I get asked a lot if I ever change my mind about movies. Is there a movie I once loved or hated but now have a different opinion about?
For the most part, the answer is no. My opinions usually remain stubbornly intact. Also, movies I’ve liked have become movies that I now love, after revisiting and taking in what it still has to tell me (this is what retrospective writing assignments have offered me).
I’ve also looked at works by, for example, Jean-Luc Godard and Stanley Kubrick with a fresh set of eyes and a deeper understanding of the themes those filmmakers typically explore.
Yet, I have no drastic, 360-degree turn, I-hated-it-then-I-love-it-now testimonial of a movie I completely changed my mind about and will admit I was wrong on the first view. No movie has ever made me radically reconsider its value and caused me to admit I was wrong.
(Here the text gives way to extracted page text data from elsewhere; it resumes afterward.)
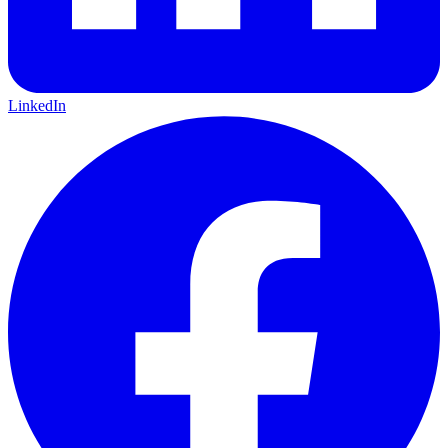
LinkedIn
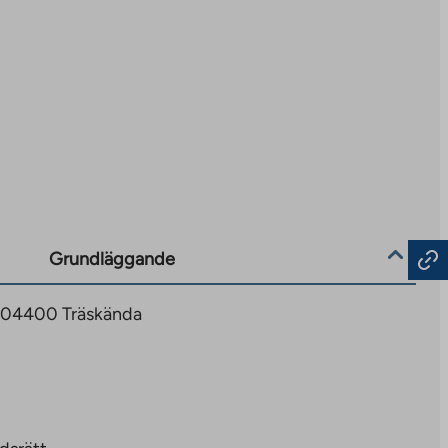
Grundläggande
, 04400 Träskända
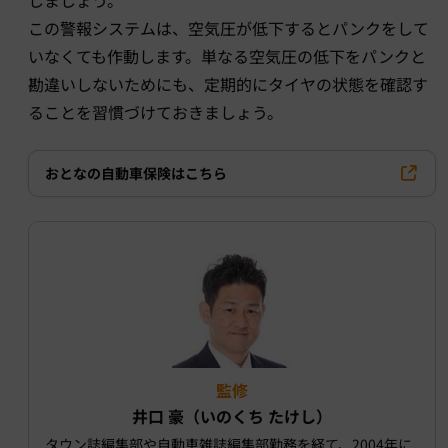
この警報システムは、空気圧が低下するとパンクをして
いなくても作動します。単なる空気圧の低下をパンクと
勘違いしないためにも、定期的にタイヤの状態を確認す
ることを習慣づけておきましょう。
おとなの自動車保険はこちら
監修
井口 豪（いのくち たけし）
タウン誌編集部や自動車雑誌編集部勤務を経て、2004年に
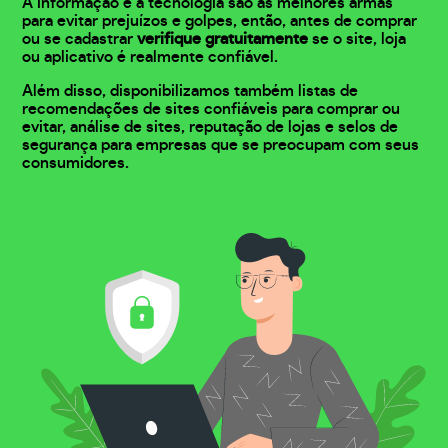
A informação e a tecnologia são as melhores armas
para evitar prejuízos e golpes, então, antes de comprar
ou se cadastrar
verifique gratuitamente
se o site, loja
ou aplicativo é realmente confiável.
Além disso, disponibilizamos também listas de
recomendações de sites confiáveis para comprar ou
evitar, análise de sites, reputação de lojas e selos de
segurança para empresas que se preocupam com seus
consumidores.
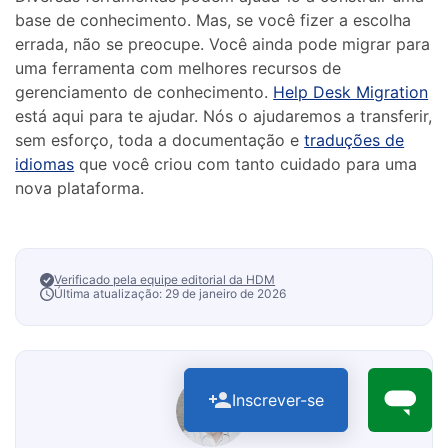
base de conhecimento. Mas, se você fizer a escolha
errada, não se preocupe. Você ainda pode migrar para
uma ferramenta com melhores recursos de
gerenciamento de conhecimento.
Help Desk Migration
está aqui para te ajudar. Nós o ajudaremos a transferir,
sem esforço, toda a documentação e
traduções de
idiomas
que você criou com tanto cuidado para uma
nova plataforma.
Verificado pela equipe editorial da HDM
Última atualização: 29 de janeiro de 2026
Inscrever-se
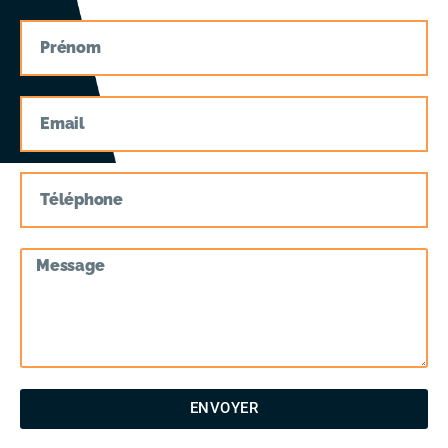
ENVOYER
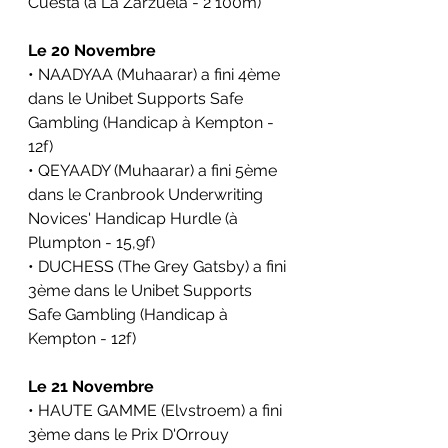
Cuesta (à La Zarzuela - 2 100m)
Le 20 Novembre
• NAADYAA (Muhaarar) a fini 4ème 
dans le Unibet Supports Safe 
Gambling (Handicap à Kempton - 
12f)
• QEYAADY (Muhaarar) a fini 5ème 
dans le Cranbrook Underwriting 
Novices' Handicap Hurdle (à 
Plumpton - 15,9f)
• DUCHESS (The Grey Gatsby) a fini 
3ème dans le Unibet Supports 
Safe Gambling (Handicap à 
Kempton - 12f)
Le 21 Novembre
• HAUTE GAMME (Elvstroem) a fini 
3ème dans le Prix D'Orrouy 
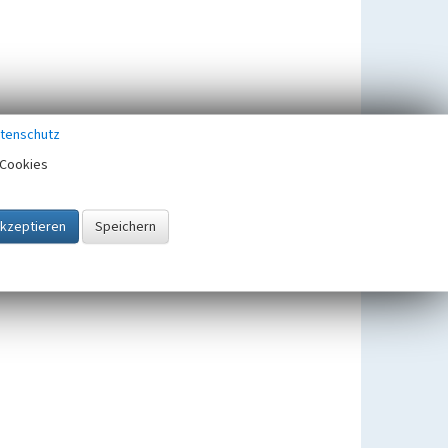
tenschutz
Cookies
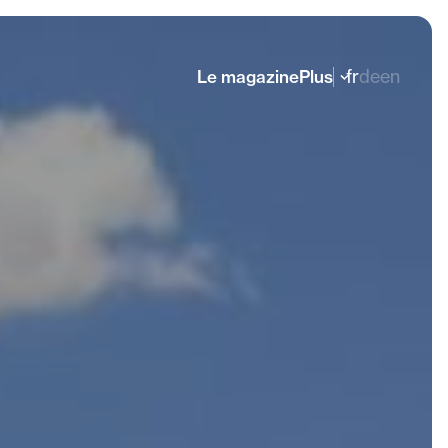
fr
de
en
Le magazine
Plus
Well…okay…there was just one, and it was Ridley Scott’s “Hannibal” (2001).
Julianne Moore stars and now plays the role of Clarice Starling, who is demoted after an FBI raid becomes a tragic shoot-out. Her fame at stopping “The Tooth Fairy” far behind her, Starling becomes obsessed with capturing Dr. Hannibal Lecter (Sir Anthony Hopkins), who has been missing for years.
One of Lecter’s former victims, the hideously scarred and dangerously wealthy Mason Verger (an unrecognizable Gary Oldman, in an extraordinary turn), is also on the hunt for Lecter and plans to trap and torture him. Once we see where Lecter has been all this time, it’s not a surprise to discover he’s in the academic world, surrounding himself in rich culture.
On the other hand, he can barely contain his glee in belatedly taking up self-destructive behavior, such as murdering a professional rival. Also, he’s developed a perverse infatuation for Starling.
When it premiered in early 2001, “Hannibal” made a massive splash and became the first gotta-see-it blockbuster of its year. It opened to summer movie-sized numbers, which was unheard of in February, and played well into the year.
It also divided everyone, with critics and audiences split on the film’s merits. I was among those who didn’t like it. It was the last film I reviewed for my college paper, where I gave it a D+ and declared, “there hasn’t been an overproduced sequel this slick, empty and hollow since ‘Beverly Hills Cop II.’”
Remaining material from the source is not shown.